UPDATE: Here is a different set of instructions that is specifically for beginners, including an app that does most of the work for you: http://androidandme.com/2009/08/news/how-to-root-a-t-mobile-g1-and-mytouch-3g-android-phone/
Please note: I have recently switched from JF 1.5.1 to the latest Cyanogen ROM (v.4.0.2). More details are available here: http://forum.xda-developers.com/showthread.php?t=537204
With the G2 out and a total of 18 Android phones expected by year’s end, I am happier than ever with my G1. Why? Because I have root access and a second battery There are lots of forums and blogs that describe how to root a G1 Android phone, but first I want to focus on why you might want actually want to do it.

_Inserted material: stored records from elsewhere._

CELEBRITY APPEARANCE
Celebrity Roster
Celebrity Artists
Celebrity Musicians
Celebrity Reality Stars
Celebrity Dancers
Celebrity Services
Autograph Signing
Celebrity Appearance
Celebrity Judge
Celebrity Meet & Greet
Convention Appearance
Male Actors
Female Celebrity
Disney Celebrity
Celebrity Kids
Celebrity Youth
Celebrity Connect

Others have compiled lists of pros and cons for rooting the G1 phone, but I want to focus more on the specific apps that make rooting the G1 totally worth it to me. Normally, Android only lets you copy/paste links, but the rooted G1 (running JF 1.5.1) has a nifty feature that let’s me copy text from anywhere. (I do this a lot, so this is one less reason to bring the laptop.) With a rooted G1 you can hold Shift, scroll anywhere on the screen, click the scroll ball once to start selecting, and click it again to stop the selection — it automatically copies your selection to the clipboard. It also has a the iPhone’s multi-touch feature for the browser, if you care about that kind of stuff.

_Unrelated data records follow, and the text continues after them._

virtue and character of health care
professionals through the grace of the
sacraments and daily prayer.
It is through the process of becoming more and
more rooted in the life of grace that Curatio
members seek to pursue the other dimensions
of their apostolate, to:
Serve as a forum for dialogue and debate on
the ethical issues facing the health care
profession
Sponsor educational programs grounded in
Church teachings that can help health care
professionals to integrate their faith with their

- Wifi tether (free here) — This is the single coolest reason to root your G1 phone. It allows your to use your G1’s data connection as a wifi access point. This is great alternative when staying in a hotel that charges for wifi. For those on a 3G network, this is actually pretty fast (a little less than DSL speeds). The G1 will prompt you when someone is trying to connect, so you can control who uses it. (It also works via Bluetooth, if you prefer that.) I’ve used wifi tether to create a mobile access point in the car. My wife used it to surf around on her iPod Touch on a recent road trip. Very cool.
- Backup for Root Users (free on Android market) — Backs/restores all your apps and settings to your micro SD card. Even compatible with App2SD.
- SetCPU (costs $0.99) — This app overclocks the G1 up to 528 MHz (384 is normal) when you are using it or when it’s plugged in, and can also “underclock” the processor down to 128 MHz when in sleep mode to save battery life. No reported problems with this level of overclocking. Very cool!